## Exercise requirements
Report, as a single figure, how many lines in the records below include "Guide".

__________

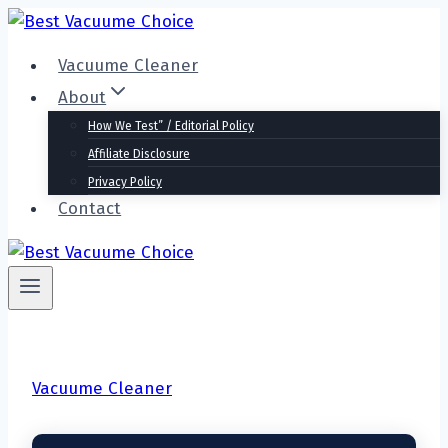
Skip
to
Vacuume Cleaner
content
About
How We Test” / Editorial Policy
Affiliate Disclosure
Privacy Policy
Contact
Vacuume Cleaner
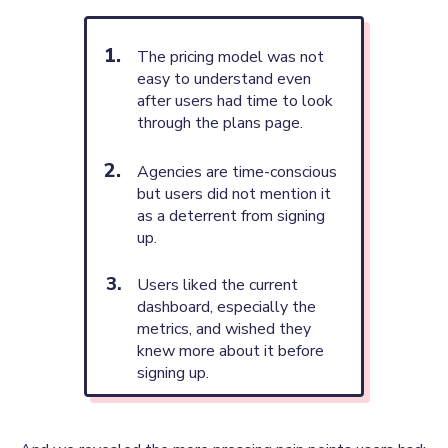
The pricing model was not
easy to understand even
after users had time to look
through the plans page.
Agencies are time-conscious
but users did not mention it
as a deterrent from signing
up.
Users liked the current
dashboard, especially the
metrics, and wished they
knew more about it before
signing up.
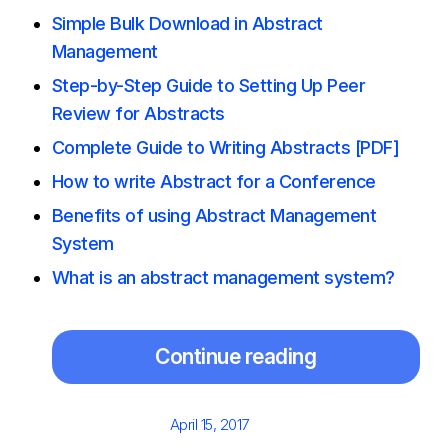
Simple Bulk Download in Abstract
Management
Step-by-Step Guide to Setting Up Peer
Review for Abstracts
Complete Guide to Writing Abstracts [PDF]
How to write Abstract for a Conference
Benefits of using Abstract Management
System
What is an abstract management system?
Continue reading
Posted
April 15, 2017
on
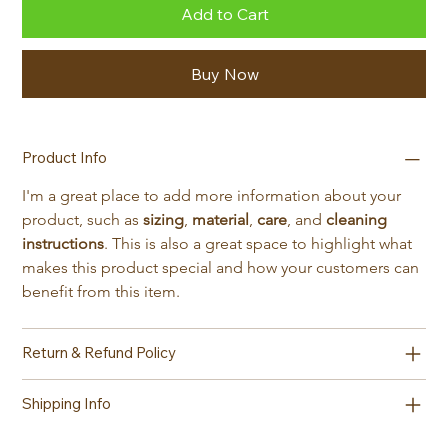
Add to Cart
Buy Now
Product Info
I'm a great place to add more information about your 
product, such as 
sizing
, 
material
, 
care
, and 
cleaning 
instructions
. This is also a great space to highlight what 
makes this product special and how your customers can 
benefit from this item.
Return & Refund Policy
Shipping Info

__________

## Answer to the exercise
2